● **Records supplied**:
..............................
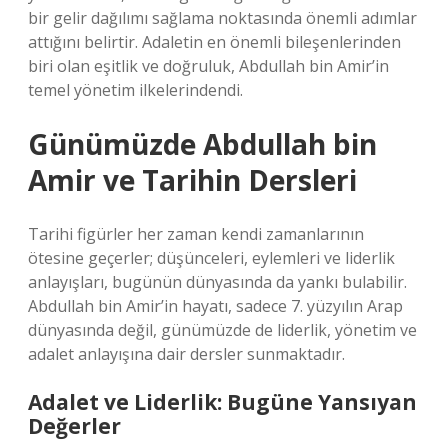
bir gelir dağılımı sağlama noktasında önemli adımlar
attığını belirtir. Adaletin en önemli bileşenlerinden
biri olan eşitlik ve doğruluk, Abdullah bin Amir’in
temel yönetim ilkelerindendi.
Günümüzde Abdullah bin
Amir ve Tarihin Dersleri
Tarihi figürler her zaman kendi zamanlarının
ötesine geçerler; düşünceleri, eylemleri ve liderlik
anlayışları, bugünün dünyasında da yankı bulabilir.
Abdullah bin Amir’in hayatı, sadece 7. yüzyılın Arap
dünyasında değil, günümüzde de liderlik, yönetim ve
adalet anlayışına dair dersler sunmaktadır.
Adalet ve Liderlik: Bugüne Yansıyan
Değerler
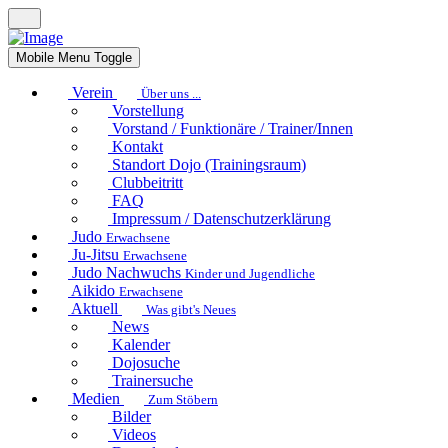
Mobile Menu Toggle
Verein
Über uns ...
Vorstellung
Vorstand / Funktionäre / Trainer/Innen
Kontakt
Standort Dojo (Trainingsraum)
Clubbeitritt
FAQ
Impressum / Datenschutzerklärung
Judo
Erwachsene
Ju-Jitsu
Erwachsene
Judo Nachwuchs
Kinder und Jugendliche
Aikido
Erwachsene
Aktuell
Was gibt's Neues
News
Kalender
Dojosuche
Trainersuche
Medien
Zum Stöbern
Bilder
Videos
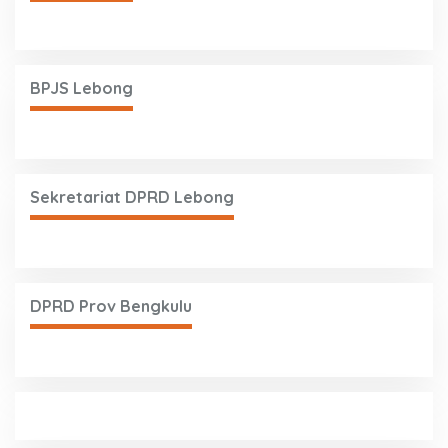
BPJS Lebong
Sekretariat DPRD Lebong
DPRD Prov Bengkulu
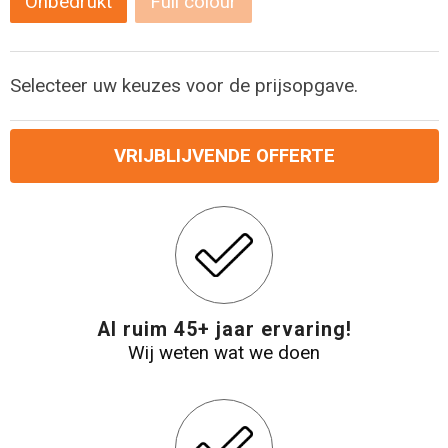
Onbedrukt
Full colour
Levensmiddelen
Strandtassen
Tablettassen
Selecteer uw keuzes voor de prijsopgave.
Toilettassen
VRIJBLIJVENDE OFFERTE
Trolleys
Waterbestendige tassen
Draagtassen
Fietstassen
Al ruim 45+ jaar ervaring!
Wij weten wat we doen
Collegetassen
Promotietassen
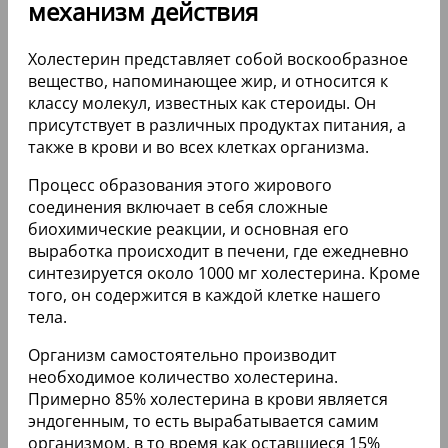
механизм действия
Холестерин представляет собой воскообразное
вещество, напоминающее жир, и относится к
классу молекул, известных как стероиды. Он
присутствует в различных продуктах питания, а
также в крови и во всех клетках организма.
Процесс образования этого жирового
соединения включает в себя сложные
биохимические реакции, и основная его
выработка происходит в печени, где ежедневно
синтезируется около 1000 мг холестерина. Кроме
того, он содержится в каждой клетке нашего
тела.
Организм самостоятельно производит
необходимое количество холестерина.
Примерно 85% холестерина в крови является
эндогенным, то есть вырабатывается самим
организмом, в то время как оставшиеся 15%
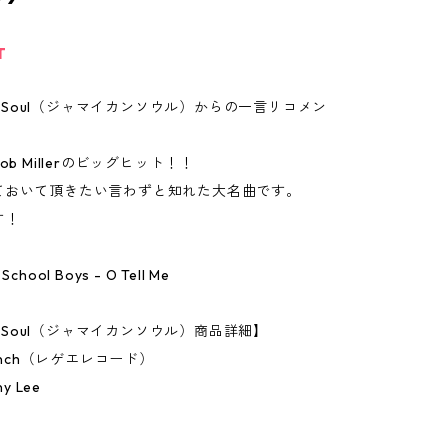
T
can Soul（ジャマイカンソウル）からの一言リコメン
ob Millerのビッグヒット！！
ておいて頂きたい言わずと知れた大名曲です。
す！
e School Boys - O Tell Me
an Soul（ジャマイカンソウル）商品詳細】
7Inch（レゲエレコード）
y Lee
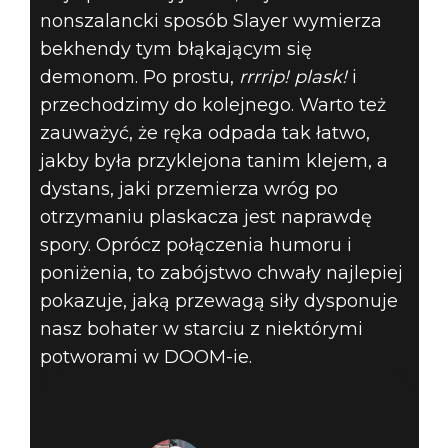
nonszalancki sposób Slayer wymierza
bekhendy tym błąkającym się
demonom. Po prostu,
rrrrip! plask!
i
przechodzimy do kolejnego. Warto też
zauważyć, że ręka odpada tak łatwo,
jakby była przyklejona tanim klejem, a
dystans, jaki przemierza wróg po
otrzymaniu plaskacza jest naprawdę
spory. Oprócz połączenia humoru i
poniżenia, to zabójstwo chwały najlepiej
pokazuje, jaką przewagą siły dysponuje
nasz bohater w starciu z niektórymi
potworami w DOOM-ie.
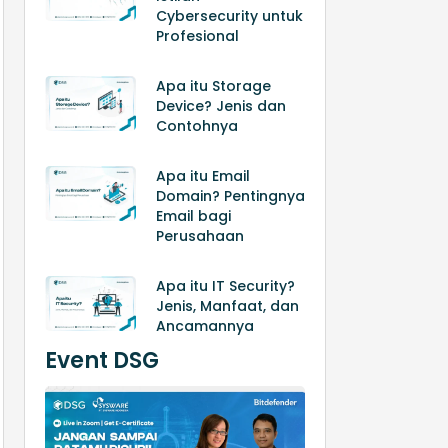
Cybersecurity untuk
Profesional
Apa itu Storage
Device? Jenis dan
Contohnya
Apa itu Email
Domain? Pentingnya
Email bagi
Perusahaan
Apa itu IT Security?
Jenis, Manfaat, dan
Ancamannya
Event DSG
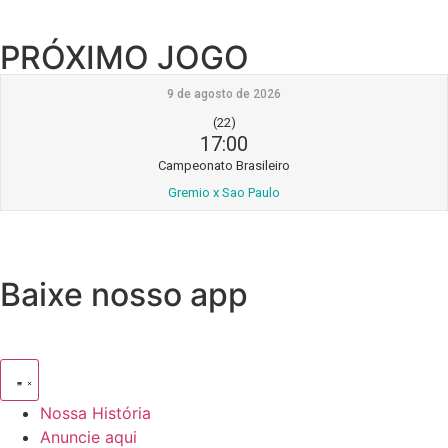
PRÓXIMO JOGO
9 de agosto de 2026
(22)
17:00
Campeonato Brasileiro
Gremio x Sao Paulo
Baixe nosso app
Nossa História
Anuncie aqui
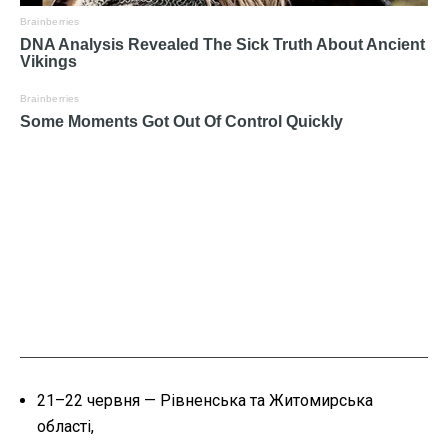
21–22 червня — Рівненська та Житомирська
області,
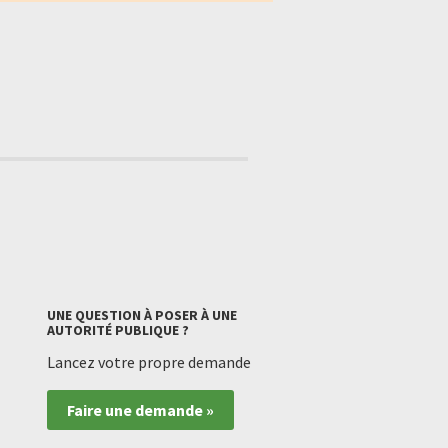
UNE QUESTION À POSER À UNE
AUTORITÉ PUBLIQUE ?
Lancez votre propre demande
Faire une demande »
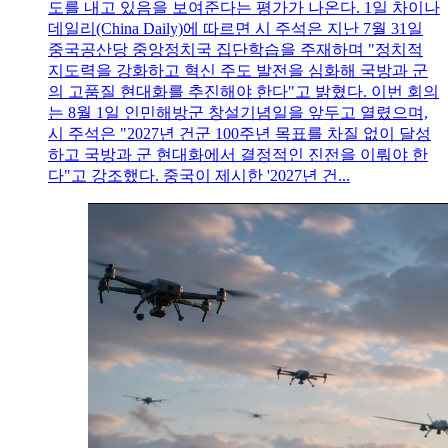
도를 내고 있음을 보여준다는 평가가 나온다. 1일 차이나
데일리(China Daily)에 따르면 시 주석은 지난 7월 31일
중국공산당 중앙정치국 집단학습을 주재하며 "정치적
지도력을 강화하고 혁신 주도 발전을 심화해 국방과 군
의 고품질 현대화를 추진해야 한다"고 밝혔다. 이번 회의
는 8월 1일 인민해방군 창설기념일을 앞두고 열렸으며,
시 주석은 "2027년 건군 100주년 목표를 차질 없이 달성
하고 국방과 군 현대화에서 결정적인 진전을 이뤄야 한
다"고 강조했다. 중국이 제시한 '2027년 건...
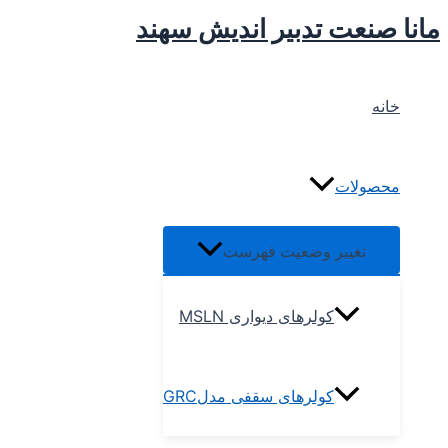
پرش
مانا صنعت تدبیر اندیش سهند
به
محتوا
خانه
محصولات
تغییر وضعیت فهرست
کولرهای دیواری MSLN
کولرهای سقفی مدلGRC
..............................
Could you retype the records above exactly, omitting the pictures?

bir gelir dağılımı sağlama noktasında önemli adımlar
attığını belirtir. Adaletin en önemli bileşenlerinden
biri olan eşitlik ve doğruluk, Abdullah bin Amir’in
temel yönetim ilkelerindendi.
Günümüzde Abdullah bin
Amir ve Tarihin Dersleri
Tarihi figürler her zaman kendi zamanlarının
ötesine geçerler; düşünceleri, eylemleri ve liderlik
anlayışları, bugünün dünyasında da yankı bulabilir.
Abdullah bin Amir’in hayatı, sadece 7. yüzyılın Arap
dünyasında değil, günümüzde de liderlik, yönetim ve
adalet anlayışına dair dersler sunmaktadır.
Adalet ve Liderlik: Bugüne Yansıyan
Değerler
Mobile Menu Toggle
Verein
Über uns ...
Vorstellung
Vorstand / Funktionäre / Trainer/Innen
Kontakt
Standort Dojo (Trainingsraum)
Clubbeitritt
FAQ
Impressum / Datenschutzerklärung
Judo
Erwachsene
Ju-Jitsu
Erwachsene
Judo Nachwuchs
Kinder und Jugendliche
Aikido
Erwachsene
Aktuell
Was gibt's Neues
News
Kalender
Dojosuche
Trainersuche
Medien
Zum Stöbern
Bilder
Videos
BPJS Lebong
Sekretariat DPRD Lebong
DPRD Prov Bengkulu
Onbedrukt
Full colour
Levensmiddelen
Strandtassen
Tablettassen
Selecteer uw keuzes voor de prijsopgave.
Toilettassen
VRIJBLIJVENDE OFFERTE
Trolleys
Waterbestendige tassen
Draagtassen
Fietstassen
Al ruim 45+ jaar ervaring!
Wij weten wat we doen
Collegetassen
Promotietassen
механизм действия
Холестерин представляет собой воскообразное
вещество, напоминающее жир, и относится к
классу молекул, известных как стероиды. Он
присутствует в различных продуктах питания, а
также в крови и во всех клетках организма.
Процесс образования этого жирового
соединения включает в себя сложные
биохимические реакции, и основная его
выработка происходит в печени, где ежедневно
синтезируется около 1000 мг холестерина. Кроме
того, он содержится в каждой клетке нашего
тела.
Организм самостоятельно производит
необходимое количество холестерина.
Примерно 85% холестерина в крови является
эндогенным, то есть вырабатывается самим
организмом, в то время как оставшиеся 15%
T
can Soul（ジャマイカンソウル）からの一言リコメン
ob Millerのビッグヒット！！
ておいて頂きたい言わずと知れた大名曲です。
す！
e School Boys - O Tell Me
an Soul（ジャマイカンソウル）商品詳細】
7Inch（レゲエレコード）
y Lee
nonszalancki sposób Slayer wymierza
bekhendy tym błąkającym się
demonom. Po prostu,
rrrrip! plask!
i
przechodzimy do kolejnego. Warto też
zauważyć, że ręka odpada tak łatwo,
jakby była przyklejona tanim klejem, a
dystans, jaki przemierza wróg po
otrzymaniu plaskacza jest naprawdę
spory. Oprócz połączenia humoru i
poniżenia, to zabójstwo chwały najlepiej
pokazuje, jaką przewagą siły dysponuje
nasz bohater w starciu z niektórymi
potworami w DOOM-ie.
Cybersecurity untuk
Profesional
Apa itu Storage
Device? Jenis dan
Contohnya
Apa itu Email
Domain? Pentingnya
Email bagi
Perusahaan
Apa itu IT Security?
Jenis, Manfaat, dan
Ancamannya
Event DSG
PRÓXIMO JOGO
9 de agosto de 2026
(22)
17:00
Campeonato Brasileiro
Gremio x Sao Paulo
Baixe nosso app
Nossa História
Anuncie aqui
21–22 червня — Рівненська та Житомирська
області,
UNE QUESTION À POSER À UNE
AUTORITÉ PUBLIQUE ?
Lancez votre propre demande
Faire une demande »
도를 내고 있음을 보여준다는 평가가 나온다. 1일 차이나
데일리(China Daily)에 따르면 시 주석은 지난 7월 31일
중국공산당 중앙정치국 집단학습을 주재하며 "정치적
지도력을 강화하고 혁신 주도 발전을 심화해 국방과 군
의 고품질 현대화를 추진해야 한다"고 밝혔다. 이번 회의
는 8월 1일 인민해방군 창설기념일을 앞두고 열렸으며,
시 주석은 "2027년 건군 100주년 목표를 차질 없이 달성
하고 국방과 군 현대화에서 결정적인 진전을 이뤄야 한
다"고 강조했다. 중국이 제시한 '2027년 건...
پرش
مانا صنعت تدبیر اندیش سهند
به
محتوا
خانه
محصولات
تغییر وضعیت فهرست
کولرهای دیواری MSLN
کولرهای سقفی مدلGRC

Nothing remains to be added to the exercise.